Rosemount 8700 magnetic flow meter has helped to increase paper production by 1.5% at Norske Skog, Styria mill
Certain applications require regular calibration of flow meters and traditionally this means that the measuring device has to be removed from the line to be calibrated. During this time a spare meter is installed so that the process can continue to operate while the original meter is being verified. This process often incurs third party costs and results in lost production.
As an alternative, there are now magnetic flow meters that have the ability to carry out a self-verification test - alerting the operator when the calibration drifts outside set parameters.
Magnetic flow meters are widely accepted as the primary flow technology used in the mill, however problems such as noisy stock flows, aggressive chemicals, abrasive materials, and high process temperatures means that selecting and installing the right technology for individual applications is critical.
Powerful diagnostics in the latest generation products and features such as meter self-verification make magnetic flow meters easy to install and use. The accurate and reliable data enabled helps users better manage their production processes by increasing availability, reducing maintenance and operating costs, and improving product quality.
A good example of where a pulp and paper manufacturer has benefitted from correctly selecting and installing advanced magmeter technology is at Norske Skog in Styria, Austria.
Norske Skog had installed a magnetic flow meter in the basis weight flow line at its production plant. The mill was experiencing instability in the output from the flow meter which meant it was unable to reliably run its basis weight control loop in automatic mode. Even with the damping applied in both the meter and the control system, there was still too much noise to control the speed of the basis weight pump effectively.
In addition, the heavy damping meant that the system was very slow to respond to changes to the process. For example, after pipe cleaning operations with a caustic soda solution, it would take up to 20 minutes for the meter to respond to a change in flow rate. The manufacturer of the flow meter was unable to provide a solution to combat the noise issue.
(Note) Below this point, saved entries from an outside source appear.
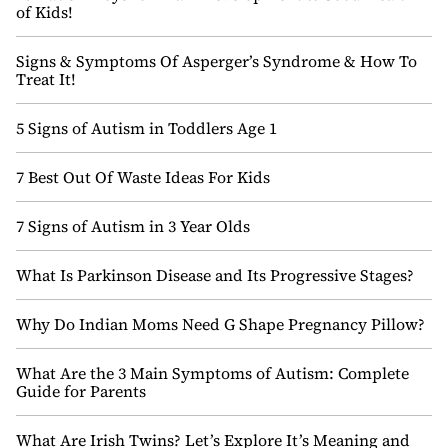
of Kids!
Signs & Symptoms Of Asperger’s Syndrome & How To
Treat It!
5 Signs of Autism in Toddlers Age 1
7 Best Out Of Waste Ideas For Kids
7 Signs of Autism in 3 Year Olds
What Is Parkinson Disease and Its Progressive Stages?
Why Do Indian Moms Need G Shape Pregnancy Pillow?
What Are the 3 Main Symptoms of Autism: Complete
Guide for Parents
What Are Irish Twins? Let’s Explore It’s Meaning and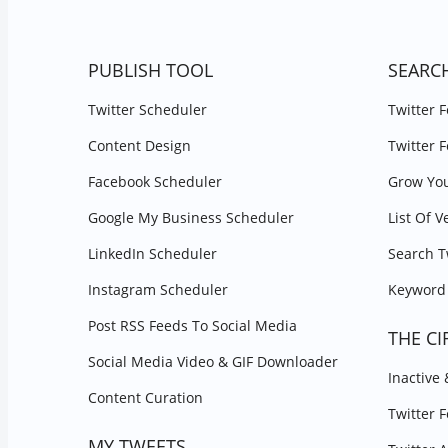
PUBLISH TOOL
SEARC
Twitter Scheduler
Twitter 
Content Design
Twitter 
Facebook Scheduler
Grow You
Google My Business Scheduler
List Of V
LinkedIn Scheduler
Search T
Instagram Scheduler
Keyword 
Post RSS Feeds To Social Media
THE CI
Social Media Video & GIF Downloader
Inactive
Content Curation
Twitter 
MY TWEETS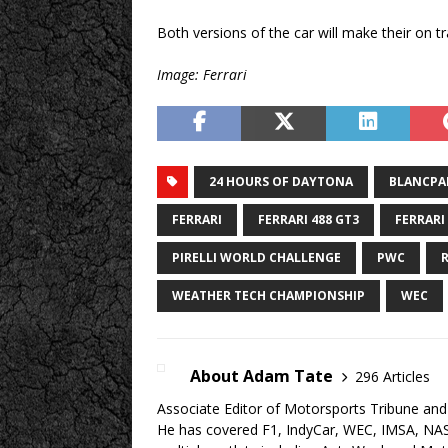
Both versions of the car will make their on t
Image: Ferrari
24 HOURS OF DAYTONA
BLANCPAI
FERRARI
FERRARI 488 GT3
FERRARI
PIRELLI WORLD CHALLENGE
PWC
WEATHER TECH CHAMPIONSHIP
WEC
About Adam Tate
296 Articles
Associate Editor of Motorsports Tribune and 
He has covered F1, IndyCar, WEC, IMSA, NA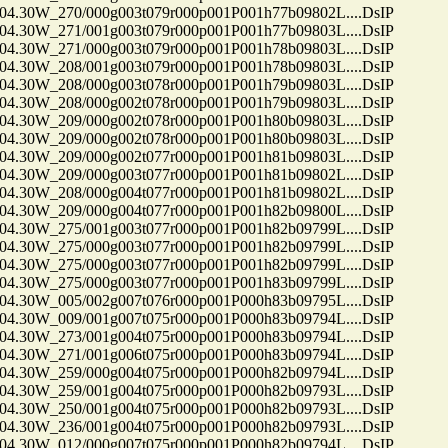
30W_270/000g003t079r000p001P001h77b09802L....DsIP
30W_271/001g003t079r000p001P001h77b09803L....DsIP
30W_271/000g003t079r000p001P001h78b09803L....DsIP
30W_208/001g003t079r000p001P001h78b09803L....DsIP
30W_208/000g003t078r000p001P001h79b09803L....DsIP
30W_208/000g002t078r000p001P001h79b09803L....DsIP
30W_209/000g002t078r000p001P001h80b09803L....DsIP
30W_209/000g002t078r000p001P001h80b09803L....DsIP
30W_209/000g002t077r000p001P001h81b09803L....DsIP
30W_209/000g003t077r000p001P001h81b09802L....DsIP
30W_208/000g004t077r000p001P001h81b09802L....DsIP
30W_209/000g004t077r000p001P001h82b09800L....DsIP
30W_275/001g003t077r000p001P001h82b09799L....DsIP
30W_275/000g003t077r000p001P001h82b09799L....DsIP
30W_275/000g003t077r000p001P001h82b09799L....DsIP
30W_275/000g003t077r000p001P001h83b09799L....DsIP
30W_005/002g007t076r000p001P000h83b09795L....DsIP
30W_009/001g007t075r000p001P000h83b09794L....DsIP
30W_273/001g004t075r000p001P000h83b09794L....DsIP
30W_271/001g006t075r000p001P000h83b09794L....DsIP
30W_259/000g004t075r000p001P000h82b09794L....DsIP
30W_259/001g004t075r000p001P000h82b09793L....DsIP
30W_250/001g004t075r000p001P000h82b09793L....DsIP
30W_236/001g004t075r000p001P000h82b09793L....DsIP
30W_012/000g007t075r000p001P000h82b09794L....DsIP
To compensate for the unstable signal from the basis weight flow meter and ensure the final paper product met quality specifications, the basis weight set point had to be set higher than the desired target point.
Following discussions with Emerson Process Management, Norske Skog installed a 16-in. Rosemount E-Series magnetic flow meter with the high process noise diagnostic on a trial basis. After installation, the high process noise diagnostic indicated a low signal to noise ratio at 5 Hertz. By changing the coil drive frequency to 37 Hertz, the noise was significantly reduced and within an hour of operation, there was enough confidence in the stability of the signal that automatic control of the loop was restored.
By reducing the measurement variation, the customer is now able to more accurately control the process and this has resulted in reduced raw material usage and cull, helping to increase paper production by 1.5%.